Exercise brief:
Strip out all images, then restate the data verbatim.

Given data:
------------------------------------

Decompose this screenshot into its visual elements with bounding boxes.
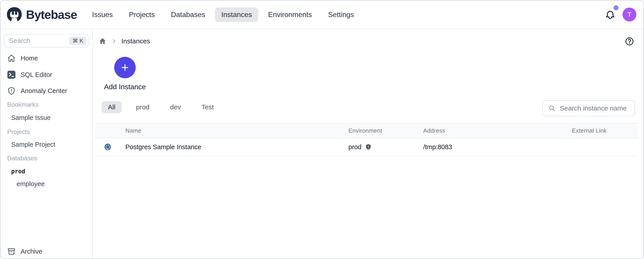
column-header-address: Address <box>423 127 572 134</box>
main-content: Instances Add Instance All <box>93 29 644 259</box>
help-button[interactable] <box>625 37 634 46</box>
add-instance-button[interactable]: Add Instance <box>93 57 157 91</box>
chevron-right-icon <box>111 38 117 44</box>
nav-item-projects[interactable]: Projects <box>123 7 161 22</box>
sidebar-search-input[interactable]: Search ⌘ K <box>4 34 89 47</box>
main-menu: Issues Projects Databases Instances Envi… <box>86 7 360 22</box>
nav-item-databases[interactable]: Databases <box>164 7 212 22</box>
nav-item-environments[interactable]: Environments <box>262 7 318 22</box>
bell-icon <box>604 9 616 20</box>
tab-prod[interactable]: prod <box>130 101 156 113</box>
sidebar-item-db-prod[interactable]: prod <box>11 165 25 178</box>
sidebar-item-home[interactable]: Home <box>7 52 38 64</box>
environment-filter-tabs: All prod dev Test <box>102 101 220 113</box>
home-icon[interactable] <box>98 37 106 45</box>
notification-bell-button[interactable] <box>604 9 616 20</box>
bytebase-logo-icon <box>7 7 22 22</box>
top-navigation-bar: Bytebase Issues Projects Databases Insta… <box>0 0 644 29</box>
sidebar: Search ⌘ K Home SQL Editor <box>0 29 93 259</box>
archive-icon <box>7 247 16 256</box>
sidebar-item-label: Anomaly Center <box>20 87 67 95</box>
sidebar-item-sample-issue[interactable]: Sample Issue <box>11 111 50 124</box>
sidebar-item-archive[interactable]: Archive <box>7 245 42 258</box>
sidebar-item-sql-editor[interactable]: SQL Editor <box>7 68 52 81</box>
avatar-initial: T <box>628 11 632 18</box>
sidebar-section-projects: Projects <box>7 127 30 136</box>
breadcrumb: Instances <box>98 35 150 47</box>
avatar[interactable]: T <box>622 7 636 21</box>
instances-table: Name Environment Address External Link <box>95 123 638 156</box>
tab-dev[interactable]: dev <box>164 101 187 113</box>
help-icon <box>625 37 634 46</box>
sidebar-item-label: Archive <box>20 248 42 255</box>
sidebar-section-bookmarks: Bookmarks <box>7 100 38 109</box>
instance-search-input[interactable]: Search instance name <box>542 100 635 116</box>
sidebar-section-databases: Databases <box>7 154 37 163</box>
search-icon <box>548 104 556 112</box>
instance-address: /tmp:8083 <box>423 143 572 151</box>
brand-wordmark: Bytebase <box>26 7 77 21</box>
notification-dot <box>614 5 618 10</box>
environment-name: prod <box>348 143 362 151</box>
column-header-external-link: External Link <box>572 127 638 134</box>
sidebar-item-label: Home <box>20 55 38 62</box>
sidebar-item-anomaly-center[interactable]: Anomaly Center <box>7 85 67 97</box>
table-header-row: Name Environment Address External Link <box>95 123 638 138</box>
search-shortcut-badge: ⌘ K <box>69 37 86 45</box>
sidebar-item-sample-project[interactable]: Sample Project <box>11 138 55 151</box>
nav-item-settings[interactable]: Settings <box>322 7 360 22</box>
shield-alert-icon <box>7 87 16 95</box>
instance-environment-cell: prod <box>348 143 423 151</box>
plus-icon <box>120 63 130 72</box>
engine-icon-cell <box>95 143 126 151</box>
column-header-environment: Environment <box>348 127 423 134</box>
postgresql-icon <box>104 143 112 151</box>
table-row[interactable]: Postgres Sample Instance prod /tmp:8083 <box>95 138 638 156</box>
sidebar-item-db-employee[interactable]: employee <box>16 178 45 190</box>
terminal-icon <box>7 70 16 79</box>
instance-search-placeholder: Search instance name <box>560 104 627 112</box>
shield-icon <box>365 144 372 150</box>
sidebar-item-label: SQL Editor <box>20 71 52 78</box>
tab-test[interactable]: Test <box>195 101 220 113</box>
bytebase-logo[interactable]: Bytebase <box>7 7 77 22</box>
sidebar-search-placeholder: Search <box>9 37 30 44</box>
instance-name[interactable]: Postgres Sample Instance <box>126 143 348 151</box>
bytebase-app-window: Bytebase Issues Projects Databases Insta… <box>0 0 644 259</box>
home-icon <box>7 54 16 62</box>
column-header-name: Name <box>126 127 348 134</box>
add-instance-label: Add Instance <box>93 83 157 91</box>
nav-item-issues[interactable]: Issues <box>86 7 119 22</box>
tab-all[interactable]: All <box>102 101 122 113</box>
nav-item-instances[interactable]: Instances <box>215 7 258 22</box>
breadcrumb-current: Instances <box>121 37 150 45</box>
add-instance-circle[interactable] <box>114 57 136 78</box>
nav-right-group: T <box>604 7 636 21</box>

------------------------------------

Solution to this task:
Decompose this screenshot into its visual elements with bounding boxes.
column-header-address: Address <box>423 127 572 134</box>
main-content: Instances Add Instance All <box>93 29 644 259</box>
help-button[interactable] <box>625 37 634 46</box>
add-instance-button[interactable]: Add Instance <box>93 57 157 91</box>
chevron-right-icon <box>111 38 117 44</box>
nav-item-projects[interactable]: Projects <box>123 7 161 22</box>
sidebar-search-input[interactable]: Search ⌘ K <box>4 34 89 47</box>
main-menu: Issues Projects Databases Instances Envi… <box>86 7 360 22</box>
nav-item-databases[interactable]: Databases <box>164 7 212 22</box>
nav-item-environments[interactable]: Environments <box>262 7 318 22</box>
bell-icon <box>604 9 616 20</box>
tab-prod[interactable]: prod <box>130 101 156 113</box>
sidebar-item-db-prod[interactable]: prod <box>11 165 25 178</box>
sidebar-item-home[interactable]: Home <box>7 52 38 64</box>
environment-filter-tabs: All prod dev Test <box>102 101 220 113</box>
home-icon[interactable] <box>98 37 106 45</box>
notification-bell-button[interactable] <box>604 9 616 20</box>
bytebase-logo-icon <box>7 7 22 22</box>
top-navigation-bar: Bytebase Issues Projects Databases Insta… <box>0 0 644 29</box>
sidebar: Search ⌘ K Home SQL Editor <box>0 29 93 259</box>
archive-icon <box>7 247 16 256</box>
sidebar-item-label: Anomaly Center <box>20 87 67 95</box>
sidebar-item-sample-issue[interactable]: Sample Issue <box>11 111 50 124</box>
sidebar-item-archive[interactable]: Archive <box>7 245 42 258</box>
sidebar-item-sql-editor[interactable]: SQL Editor <box>7 68 52 81</box>
avatar-initial: T <box>628 11 632 18</box>
sidebar-section-projects: Projects <box>7 127 30 136</box>
breadcrumb: Instances <box>98 35 150 47</box>
avatar[interactable]: T <box>622 7 636 21</box>
instances-table: Name Environment Address External Link <box>95 123 638 156</box>
tab-dev[interactable]: dev <box>164 101 187 113</box>
help-icon <box>625 37 634 46</box>
sidebar-item-label: Archive <box>20 248 42 255</box>
sidebar-section-bookmarks: Bookmarks <box>7 100 38 109</box>
instance-search-input[interactable]: Search instance name <box>542 100 635 116</box>
sidebar-section-databases: Databases <box>7 154 37 163</box>
search-icon <box>548 104 556 112</box>
instance-address: /tmp:8083 <box>423 143 572 151</box>
brand-wordmark: Bytebase <box>26 7 77 21</box>
notification-dot <box>614 5 618 10</box>
environment-name: prod <box>348 143 362 151</box>
column-header-external-link: External Link <box>572 127 638 134</box>
sidebar-item-label: Home <box>20 55 38 62</box>
sidebar-item-anomaly-center[interactable]: Anomaly Center <box>7 85 67 97</box>
table-header-row: Name Environment Address External Link <box>95 123 638 138</box>
search-shortcut-badge: ⌘ K <box>69 37 86 45</box>
sidebar-item-sample-project[interactable]: Sample Project <box>11 138 55 151</box>
nav-item-settings[interactable]: Settings <box>322 7 360 22</box>
shield-alert-icon <box>7 87 16 95</box>
instance-environment-cell: prod <box>348 143 423 151</box>
plus-icon <box>120 63 130 72</box>
engine-icon-cell <box>95 143 126 151</box>
column-header-environment: Environment <box>348 127 423 134</box>
postgresql-icon <box>104 143 112 151</box>
table-row[interactable]: Postgres Sample Instance prod /tmp:8083 <box>95 138 638 156</box>
sidebar-item-db-employee[interactable]: employee <box>16 178 45 190</box>
terminal-icon <box>7 70 16 79</box>
instance-search-placeholder: Search instance name <box>560 104 627 112</box>
shield-icon <box>365 144 372 150</box>
sidebar-item-label: SQL Editor <box>20 71 52 78</box>
tab-test[interactable]: Test <box>195 101 220 113</box>
bytebase-logo[interactable]: Bytebase <box>7 7 77 22</box>
sidebar-search-placeholder: Search <box>9 37 30 44</box>
instance-name[interactable]: Postgres Sample Instance <box>126 143 348 151</box>
bytebase-app-window: Bytebase Issues Projects Databases Insta… <box>0 0 644 259</box>
home-icon <box>7 54 16 62</box>
column-header-name: Name <box>126 127 348 134</box>
add-instance-label: Add Instance <box>93 83 157 91</box>
nav-item-issues[interactable]: Issues <box>86 7 119 22</box>
tab-all[interactable]: All <box>102 101 122 113</box>
nav-item-instances[interactable]: Instances <box>215 7 258 22</box>
breadcrumb-current: Instances <box>121 37 150 45</box>
add-instance-circle[interactable] <box>114 57 136 78</box>
nav-right-group: T <box>604 7 636 21</box>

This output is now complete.